[[ SUPPLIED RECORDS open ]]

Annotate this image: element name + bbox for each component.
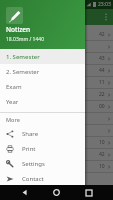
staticText: Settings (22, 160, 45, 168)
button[interactable]: More options (99, 10, 113, 24)
button[interactable]: 1. Semester (0, 49, 85, 64)
button[interactable]: Settings (0, 156, 85, 171)
staticText: 1. Semester (6, 53, 40, 61)
button[interactable]: 2. Semester (0, 64, 85, 79)
button[interactable]: Share (0, 126, 85, 141)
button[interactable]: Home (49, 185, 64, 200)
button[interactable]: Year (0, 94, 85, 109)
button[interactable]: 42 (0, 29, 113, 40)
button[interactable]: Print (0, 141, 85, 156)
staticText: Exam (6, 83, 22, 91)
staticText: 18.03mm / 1440 (6, 36, 45, 43)
staticText: More (6, 116, 20, 123)
button[interactable]: Recent apps (81, 185, 96, 200)
button[interactable] (0, 125, 113, 136)
button[interactable]: 10 (0, 161, 113, 172)
button[interactable] (0, 41, 113, 52)
staticText: 2. Semester (6, 68, 40, 76)
staticText: 10 (99, 139, 105, 146)
staticText: Print (22, 145, 36, 153)
button[interactable] (0, 113, 113, 124)
button[interactable]: 00 (0, 101, 113, 112)
button[interactable]: Exam (0, 79, 85, 94)
button[interactable]: 11 (0, 77, 113, 88)
button[interactable]: 44 (0, 65, 113, 76)
staticText: Year (6, 98, 19, 106)
staticText: 22 (99, 91, 105, 98)
staticText: 23:03 (98, 1, 111, 8)
staticText: 42 (99, 31, 105, 38)
staticText: 42 (99, 151, 105, 158)
staticText: 00 (99, 103, 105, 110)
staticText: 10 (99, 163, 105, 170)
button[interactable]: 10 (0, 137, 113, 148)
staticText: Share (22, 130, 39, 138)
button[interactable]: 43 (0, 53, 113, 64)
staticText: 43 (99, 55, 105, 62)
button[interactable]: 42 (0, 149, 113, 160)
staticText: Contact (22, 175, 44, 183)
button[interactable]: Back (17, 185, 32, 200)
staticText: 11 (99, 79, 105, 86)
button[interactable]: 22 (0, 89, 113, 100)
staticText: 44 (99, 67, 105, 74)
staticText: Notizen (6, 25, 31, 34)
button[interactable]: Contact (0, 171, 85, 186)
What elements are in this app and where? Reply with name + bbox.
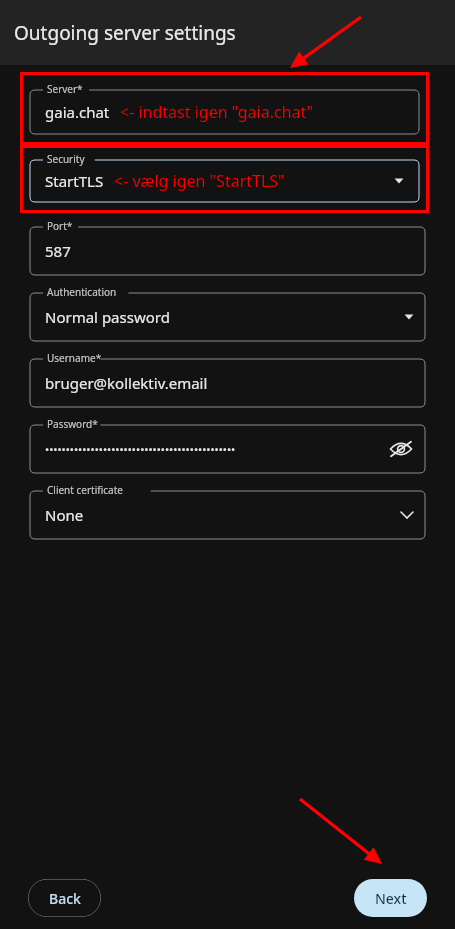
staticText: Normal password [45,307,170,327]
button[interactable]: Server* [30,82,419,134]
staticText: <- vælg igen "StartTLS" [114,170,285,192]
button[interactable]: Show password [378,432,418,472]
button[interactable]: Security [30,152,419,202]
staticText: Port* [47,219,73,233]
staticText: Authentication [47,285,117,299]
staticText: 587 [45,241,71,261]
button[interactable]: Port* [30,219,425,275]
staticText: <- indtast igen "gaia.chat" [120,101,314,123]
staticText: bruger@kollektiv.email [45,373,208,393]
staticText: Password* [47,417,98,431]
staticText: Back [49,889,81,908]
staticText: Client certificate [47,483,123,497]
button[interactable]: Next [354,879,427,917]
button[interactable]: Client certificate [30,483,425,539]
staticText: gaia.chat [45,102,110,122]
staticText: ••••••••••••••••••••••••••••••••••••••••… [45,442,236,457]
button[interactable]: Back [28,879,101,917]
staticText: Server* [47,82,83,96]
staticText: Security [47,152,85,166]
staticText: Outgoing server settings [14,20,236,46]
staticText: None [45,505,84,525]
staticText: StartTLS [45,171,104,191]
staticText: Username* [47,351,102,365]
button[interactable]: Username* [30,351,425,407]
staticText: Next [375,889,407,908]
button[interactable]: Authentication [30,285,425,341]
button[interactable]: Password* [30,417,425,473]
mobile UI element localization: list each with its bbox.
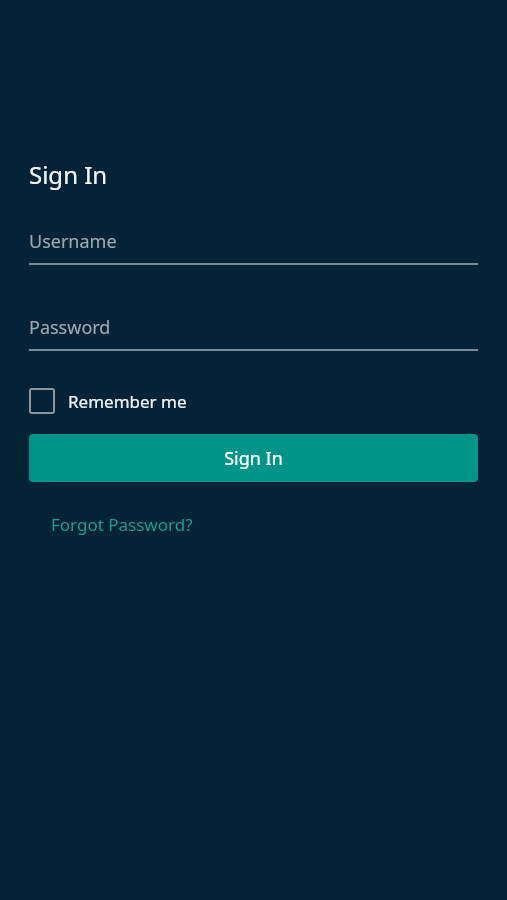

[[ SUPPLIED RECORDS closed ]]

## EXERCISE DETAILS
Transcribe every entry exactly, omitting pictures.

## EXERCISE SOLUTION
Annotate this image: element name + bbox for each component.
staticText: Settings (22, 160, 45, 168)
button[interactable]: More options (99, 10, 113, 24)
button[interactable]: 1. Semester (0, 49, 85, 64)
button[interactable]: Settings (0, 156, 85, 171)
staticText: 1. Semester (6, 53, 40, 61)
button[interactable]: 2. Semester (0, 64, 85, 79)
button[interactable]: Share (0, 126, 85, 141)
button[interactable]: Home (49, 185, 64, 200)
button[interactable]: Year (0, 94, 85, 109)
button[interactable]: 42 (0, 29, 113, 40)
button[interactable]: Print (0, 141, 85, 156)
staticText: Exam (6, 83, 22, 91)
staticText: 18.03mm / 1440 (6, 36, 45, 43)
staticText: More (6, 116, 20, 123)
button[interactable]: Recent apps (81, 185, 96, 200)
button[interactable] (0, 125, 113, 136)
button[interactable]: 10 (0, 161, 113, 172)
button[interactable] (0, 41, 113, 52)
staticText: 2. Semester (6, 68, 40, 76)
staticText: 10 (99, 139, 105, 146)
staticText: Print (22, 145, 36, 153)
button[interactable] (0, 113, 113, 124)
button[interactable]: 00 (0, 101, 113, 112)
button[interactable]: Exam (0, 79, 85, 94)
button[interactable]: 11 (0, 77, 113, 88)
button[interactable]: 44 (0, 65, 113, 76)
staticText: Year (6, 98, 19, 106)
staticText: 22 (99, 91, 105, 98)
staticText: 23:03 (98, 1, 111, 8)
staticText: 42 (99, 31, 105, 38)
staticText: 42 (99, 151, 105, 158)
staticText: 00 (99, 103, 105, 110)
staticText: 10 (99, 163, 105, 170)
button[interactable]: 10 (0, 137, 113, 148)
staticText: Share (22, 130, 39, 138)
button[interactable]: 43 (0, 53, 113, 64)
staticText: 43 (99, 55, 105, 62)
button[interactable]: 42 (0, 149, 113, 160)
staticText: Contact (22, 175, 44, 183)
button[interactable]: Back (17, 185, 32, 200)
staticText: 11 (99, 79, 105, 86)
button[interactable]: 22 (0, 89, 113, 100)
staticText: 44 (99, 67, 105, 74)
staticText: Notizen (6, 25, 31, 34)
button[interactable]: Contact (0, 171, 85, 186)
What elements are in this app and where? Reply with name + bbox.
staticText: Normal password [45,307,170,327]
button[interactable]: Server* [30,82,419,134]
staticText: <- vælg igen "StartTLS" [114,170,285,192]
button[interactable]: Show password [378,432,418,472]
button[interactable]: Security [30,152,419,202]
staticText: Port* [47,219,73,233]
staticText: Authentication [47,285,117,299]
staticText: 587 [45,241,71,261]
button[interactable]: Port* [30,219,425,275]
staticText: <- indtast igen "gaia.chat" [120,101,314,123]
staticText: bruger@kollektiv.email [45,373,208,393]
staticText: Password* [47,417,98,431]
staticText: Back [49,889,81,908]
staticText: Client certificate [47,483,123,497]
button[interactable]: Next [354,879,427,917]
button[interactable]: Client certificate [30,483,425,539]
staticText: gaia.chat [45,102,110,122]
staticText: ••••••••••••••••••••••••••••••••••••••••… [45,442,236,457]
button[interactable]: Back [28,879,101,917]
staticText: Server* [47,82,83,96]
staticText: Security [47,152,85,166]
staticText: Outgoing server settings [14,20,236,46]
staticText: None [45,505,84,525]
staticText: StartTLS [45,171,104,191]
staticText: Username* [47,351,102,365]
button[interactable]: Username* [30,351,425,407]
staticText: Next [375,889,407,908]
button[interactable]: Authentication [30,285,425,341]
button[interactable]: Password* [30,417,425,473]
mobile UI element localization: list each with its bbox.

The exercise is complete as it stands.